*The task:* Pictures must not appear in the copy. Reproduce exactly, and only, the lines from the one with "Apply for Guchen Thermo distributors" through the end of the data below.

Saved entries:
------------------------------------------------------------
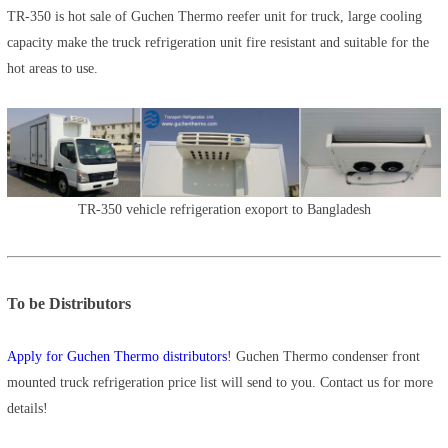
TR-350 is hot sale of Guchen Thermo reefer unit for truck, large cooling
capacity make the truck refrigeration unit fire resistant and suitable for the
hot areas to use.
TR-350 vehicle refrigeration exoport to Bangladesh
To be Distributors
Apply for Guchen Thermo distributors
! Guchen Thermo condenser front
mounted truck refrigeration price list will send to you. Contact us for more
details!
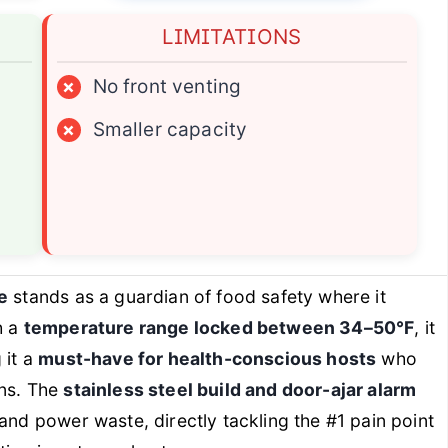
LIMITATIONS
×
No front venting
×
Smaller capacity
e
stands as a guardian of food safety where it
h a
temperature range locked between 34–50°F
, it
 it a
must-have for health-conscious hosts
who
ins. The
stainless steel build and door-ajar alarm
and power waste, directly tackling the #1 pain point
------------------------------------------------------------
*Output for this task:*
Apply for Guchen Thermo distributors
! Guchen Thermo condenser front
mounted truck refrigeration price list will send to you. Contact us for more
details!
LIMITATIONS
×
No front venting
×
Smaller capacity
e
stands as a guardian of food safety where it
h a
temperature range locked between 34–50°F
, it
 it a
must-have for health-conscious hosts
who
ins. The
stainless steel build and door-ajar alarm
and power waste, directly tackling the #1 pain point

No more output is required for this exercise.